The remaining SNPs were then employed to calculate the F coefficient for heterozygosity of each sample using plink2 ‑‑het. All individuals with F coefficients more than 3 standard deviations away from the overall mean were removed, leaving 3198 and 3199 samples in the COMPLETE and COJO cases, respectively. These were further pruned with plink2 ‑‑king‑cuttof 0.125 to avoid closely-related samples biasing the results, with 0.125 representing the relatedness level of second-degree relatives. To ensure reproducibility, a fixed seed value (1986) was also included. This pruning step left 2575 and 2502 individuals for the COMPLETE and COJO analyses, respectively. The final target data files were then generated with plink2 ‑‑make-bed specifying the remaining variants and individuals.
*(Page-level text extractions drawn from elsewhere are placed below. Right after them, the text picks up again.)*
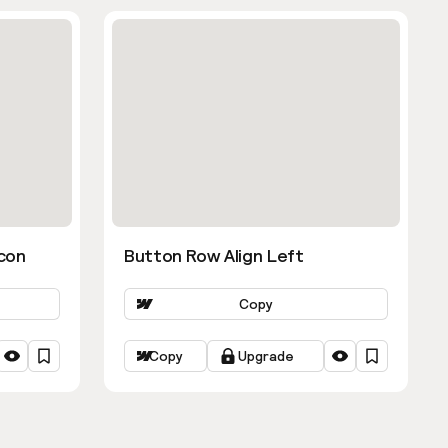
con
Button Row Align Left
Copy
Copy
Upgrade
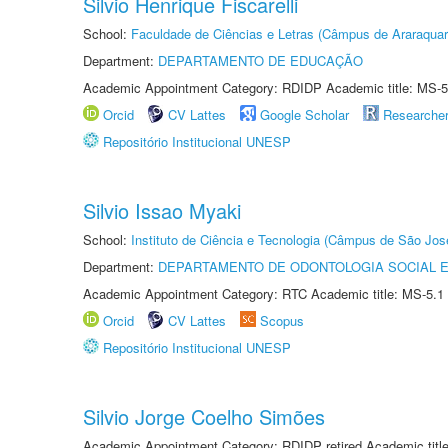
Silvio Henrique Fiscarelli
School:
Faculdade de Ciências e Letras (Câmpus de Araraquar
Department:
DEPARTAMENTO DE EDUCAÇÃO
Academic Appointment Category: RDIDP Academic title: MS-5
Orcid
CV Lattes
Google Scholar
Researche
Repositório Institucional UNESP
Silvio Issao Myaki
School:
Instituto de Ciência e Tecnologia (Câmpus de São Jo
Department:
DEPARTAMENTO DE ODONTOLOGIA SOCIAL E 
Academic Appointment Category: RTC Academic title: MS-5.1
Orcid
CV Lattes
Scopus
Repositório Institucional UNESP
Silvio Jorge Coelho Simões
Academic Appointment Category: RDIDP retired Academic titl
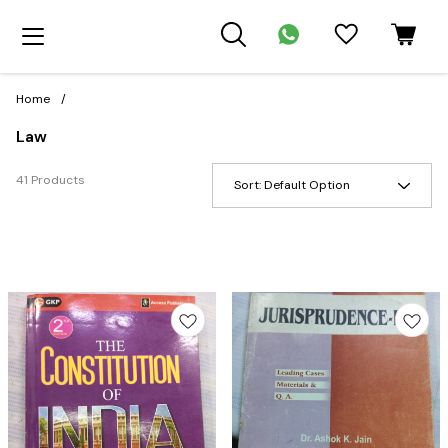
Home
/
Law
41 Products
Sort:
Default Option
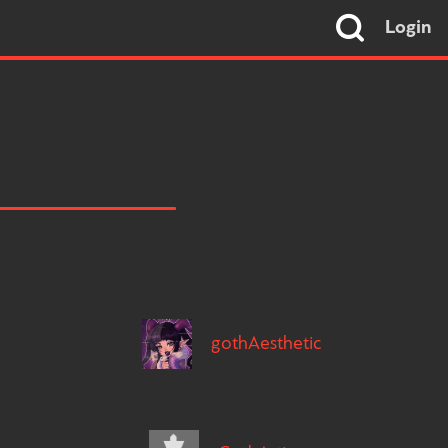
Login
gothAesthetic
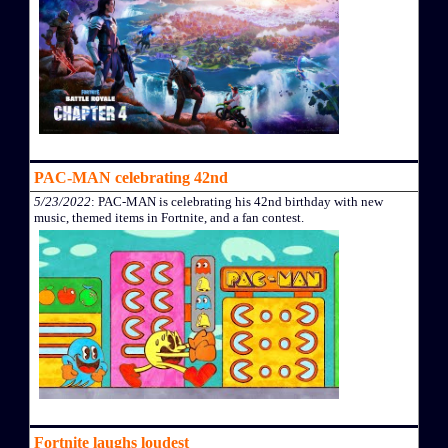
PAC-MAN celebrating 42nd
5/23/2022
: PAC-MAN is celebrating his 42nd birthday with new
music, themed items in Fortnite, and a fan contest.
Fortnite laughs loudest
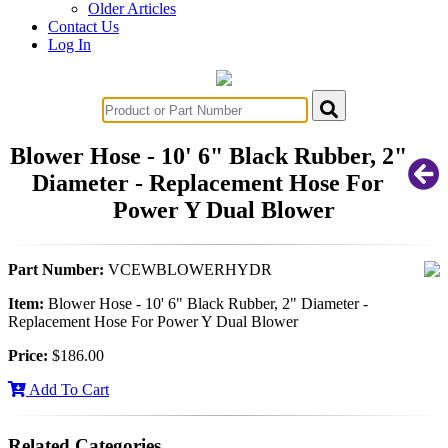
Older Articles
Contact Us
Log In
Blower Hose - 10' 6" Black Rubber, 2"
Diameter - Replacement Hose For
Power Y Dual Blower
Part Number:
VCEWBLOWERHYDR
Item:
Blower Hose - 10' 6" Black Rubber, 2" Diameter -
Replacement Hose For Power Y Dual Blower
Price:
$186.00
Add To Cart
Related Categories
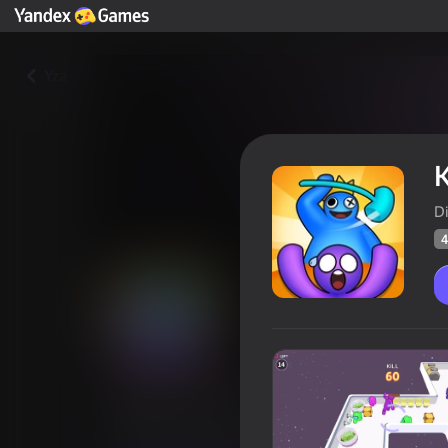
Yza
K
D
4
Kill or survive
Oýunçylaryň
41
Ýandeks Oýunlar reýtingi
4,4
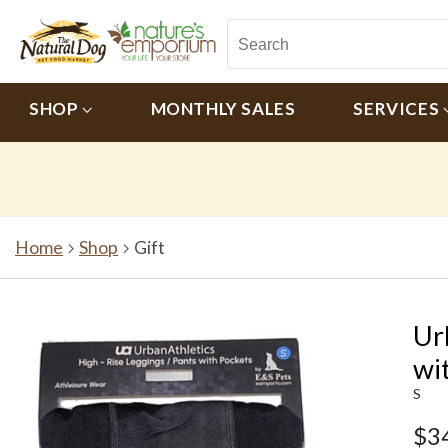
SHOP
MONTHLY SALES
SERVICES
Home
Shop
Gift
Ur
wi
S
$3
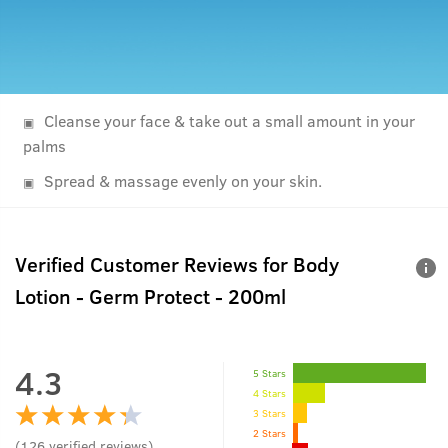
Cleanse your face & take out a small amount in your
palms
Spread & massage evenly on your skin.
Verified Customer Reviews for
Body
Lotion - Germ Protect - 200ml
4.3
5 Stars
4 Stars
3 Stars
2 Stars
(
126
verified reviews
)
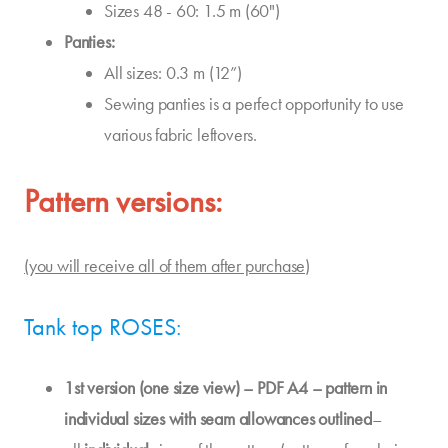
Sizes 48 - 60: 1.5 m (60")
Panties:
All sizes: 0.3 m (12”)
Sewing panties is a perfect opportunity to use
various fabric leftovers.
Pattern versions:
(you will receive all of them after purchase)
Tank top ROSES:
1st version (one size view) – PDF A4 – pattern in
individual sizes with seam allowances outlined
–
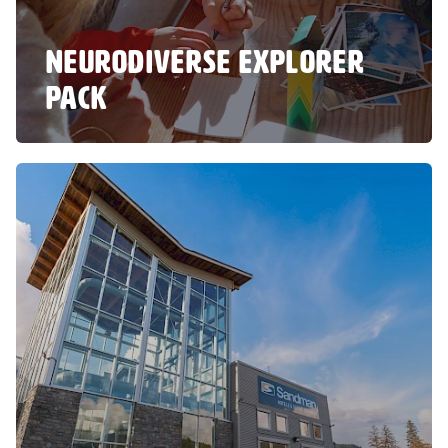
NEURODIVERSE EXPLORER
PACK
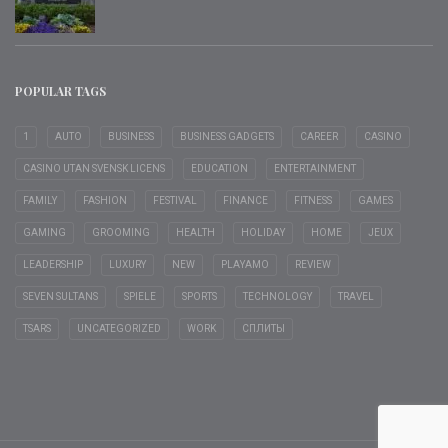
POPULAR TAGS
1
AUTO
BUSINESS
BUSINESS GADGETS
CAREER
CASINO
CASINO UTAN SVENSK LICENS
EDUCATION
ENTERTAINMENT
FAMILY
FASHION
FESTIVAL
FINANCE
FITNESS
GAMES
GAMING
GROOMING
HEALTH
HOLIDAY
HOME
JEUX
LEADERSHIP
LUXURY
NEW
PLAYAMO
REVIEW
SEVEN SULTANS
SPIELE
SPORTS
TECHNOLOGY
TRAVEL
TSARS
UNCATEGORIZED
WORK
СПЛИТЫ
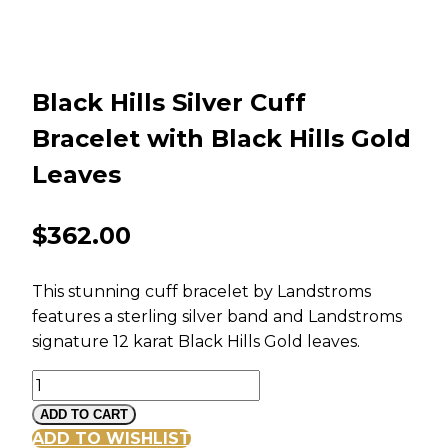
Black Hills Silver Cuff
Bracelet with Black Hills Gold
Leaves
$
362.00
This stunning cuff bracelet by Landstroms
features a sterling silver band and Landstroms
signature 12 karat Black Hills Gold leaves.
Black
Hills
ADD TO CART
Silver
ADD TO WISHLIST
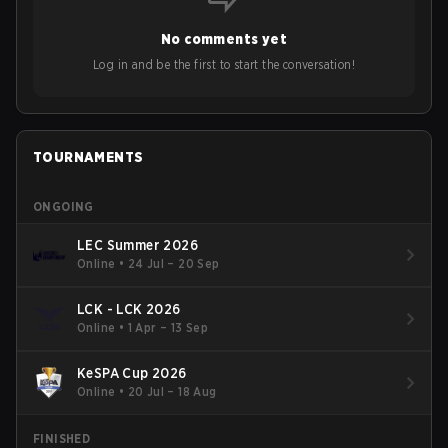
No comments yet
Log in and be the first to start the conversation!
TOURNAMENTS
ONGOING
LEC Summer 2026
Online
•
24 Jul – 20 Sep
LCK - LCK 2026
Online
•
1 Apr – 13 Sep
KeSPA Cup 2026
Online
•
20 Jul – 18 Aug
FINISHED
Clumping of the remaining variants – retaining only weakly-correlated SNPs most associated with the phenotype of interest – is not yet available on plink2, so plink ‑‑clump from version 1.9-170906 was employed instead, with parameters ‑‑clump‑p1 1, ‑‑clump‑r2 0.1, and ‑‑clump‑kb 250. Whereas no significant clumps were identified for the COJO analysis, 1414 clumps from the top 2213 variants were generated for the COMPLETE input in this manner.

Poligenic risk scores (PRSs) were finally computed using plink2 ‑‑score at different p-value thresholds indicated with the --q-score-range option. The generated values at each threshold were then employed to construct linear models with rDNA CN estimates as independent variable, as well as the 6 first principal components calculated on the pre-clumping variants with plink2 ‑‑pca, sex and 1000 genomes population as covariates. The goodness of fit of each model was then estimated as the difference between the R2 of the model itself minus the R2 of a null model without the PRSs.

Genome-wide association study for rDNA CN

Association between SNVs and rDNA CN was performed using the plink2 --glm command from plink release 2.0-20200328, with parameters --mind 0.05, --geno 0.05, --maf 0.05, and --hwe 0.001 for pre-filtering.

General statistical analysis

Final figures and statistical analysis were performed using GraphPad Prism (v9.2.0) and R (v4.1.1). Specific statistical analyses are indicated in the respective figure and table legends. All tests are two-sided unless specified otherwise.

Reporting summary

Further information on research design is available in the Nature Portfolio Reporting Summary linked to this article.